The ongoing EU budgetary discussions are centred around debt reduction, largely due to the European Commission’s economic model for projecting long-term GDP. This model structurally limits the scope for alternative strategies, such as large-scale investment in Europe’s reindustrialization, as proposed by the Draghi report. Additionally, it overlooks both the direct impacts of climate change and the investments aimed at mitigation and adaptation.

N.B.: This article is a guest post originally published in French on Alternatives Economiques: the positions taken are the responsibility of the authors and do not necessarily reflect those of Finance Watch.

The European Commission and EU governments are currently negotiating national budget trajectories for 2025 and beyond. As deemed appropriate by the Eurogroup in July, a restrictive fiscal stance is expected for the eurozone.

Seven countries, accounting for 55% of EU GDP—Belgium, France, Hungary, Italy, Malta, Poland, and Slovakia—are in excessive deficit. According to European fiscal rules, they will have to pursue a restrictive policy. Meanwhile, Germany, constrained by its own constitutional provisions, will at best maintain a neutral if not restrictive fiscal stance.

The grim scenario of the years of under-investment that followed the 2008-2009 crisis should not be repeated. Still today, inflation is close to its 2% target, economic indicators are stagnating or deteriorating, and several sources of uncertainty persist.

France must make 110 billion euros in budget savings, equivalent to over 3% of its GDP, over the next three to ten years. This figure has become a mantra in discussions. The debate continues to revolve around the speed and methods of adjustment, but not on the amount itself. Analysts, including those from the French Council of Economic Analysis, all echo this number.

The European Commission calculates the budgetary effort that Member States are expected to make using a mathematical model outlined in its May 2024 document on public debt sustainability. Economist Dani Rodrik reminded us in his essay, Can We Trust Economists?, that using mathematics and simplifying assumptions is not inherently problematic. However, anyone giving or receiving fiscal policy recommendations must ask themselves about the underlying assumptions.

Essentially, the exercise identifies the budget trajectory that will bring the public deficit below the 3% of GDP limit within a certain timeframe and guide debt toward the 60% limit. To clarify, the fiscal multiplier represents the ratio between the change in public spending and GDP. For example, a multiplier of 0.75 means that by reducing public spending by 1 point of GDP, GDP would shrink by 0.75 points of GDP. This means that the annual improvement in the fiscal balance and net spending (excluding new tax measures) will have to stay within a narrow corridor.

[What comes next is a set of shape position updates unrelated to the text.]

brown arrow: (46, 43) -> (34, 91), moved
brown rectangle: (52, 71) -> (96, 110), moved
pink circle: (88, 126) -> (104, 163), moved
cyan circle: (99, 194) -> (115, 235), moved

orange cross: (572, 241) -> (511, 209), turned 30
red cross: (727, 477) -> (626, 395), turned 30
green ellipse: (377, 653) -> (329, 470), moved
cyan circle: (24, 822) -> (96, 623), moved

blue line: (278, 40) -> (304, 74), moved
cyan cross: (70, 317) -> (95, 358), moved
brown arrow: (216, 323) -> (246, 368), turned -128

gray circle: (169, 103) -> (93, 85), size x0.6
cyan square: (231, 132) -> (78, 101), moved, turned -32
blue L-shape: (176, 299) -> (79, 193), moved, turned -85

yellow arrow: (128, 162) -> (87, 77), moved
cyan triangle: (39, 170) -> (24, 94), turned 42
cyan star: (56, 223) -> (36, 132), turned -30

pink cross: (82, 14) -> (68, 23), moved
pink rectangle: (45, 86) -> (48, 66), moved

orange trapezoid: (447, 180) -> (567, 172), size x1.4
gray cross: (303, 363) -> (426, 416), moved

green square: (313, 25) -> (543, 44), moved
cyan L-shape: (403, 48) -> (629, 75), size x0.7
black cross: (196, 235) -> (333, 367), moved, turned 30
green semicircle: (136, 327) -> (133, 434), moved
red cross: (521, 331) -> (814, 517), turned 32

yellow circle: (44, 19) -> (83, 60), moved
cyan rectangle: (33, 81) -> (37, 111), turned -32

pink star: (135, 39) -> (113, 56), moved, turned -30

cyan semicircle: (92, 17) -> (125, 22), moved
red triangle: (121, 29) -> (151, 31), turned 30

But let’s not dwell on the lack of foundation and opportunistic origin of these two figures, carved into the marble of the EU Treaty despite this poor assessment. Instead, let’s examine the assumptions at the heart of the model used by the European Commission.

A forecasting model based on very simplistic assumptions

One critical assumption concerns the projection of GDP. The gap between GDP growth and interest rates determines the dynamics of the debt ratio. To calculate long-term GDP, the Commission’s model is based on Robert Solow’s 1956 model, which itself relies on an empirical relationship between labour, investment, and growth, formalised by economists Charles Cobb and Paul Douglas in 1928. This model helps estimate a “potential” GDP that actual GDP will likely approach over time.

In practice, determining this long-term potential GDP depends on the projections of hours worked and the estimation of future productivity gains, which are based solely on past trends. This is a very reductive assumption, especially since it ignores the role of public policy (except those related to labour market reforms).

In the short and medium term, GDP is assumed to react within a year to changes in the budget balance. Since the Commission uses a budget multiplier of 0.75, it means that a 1% reduction in public spending is expected to shrink GDP by 0.75%. But automatic stabilisers, like social benefits and other public expenditures that rise during economic downturns, are assumed to close any gap between actual GDP and potential GDP caused by public spending cuts within three years.

The European Budgetary Committee, in its assessment of the new Stability Pact rules applicable from April 2024, concludes that in the absence of shocks other than moderate, demand shocks, compliance with the new rules will put fiscal stabilisation on ‘autopilot’ which should benefit all countries. But this reasoning will hold only if there are no supply shocks and if the model accurately reflects real interactions within the economic system.

Already, doubts surround the assumptions for the short and medium term. Estimates of fiscal multipliers are generally higher than the figure used by the Commission and vary between countries. Furthermore, the assumption that this impact will dissipate in just three years across all countries is debatable.

Finally, the rules are applied as though each country operates in isolation. But in a monetary union, adherence to restrictive budgetary trajectories has different impacts depending on whether it affects several large countries (whose economies are deeply interdependent), or just one. Recent research shows how the same policy leads to different budget balance and debt trajectories depending on these assumptions.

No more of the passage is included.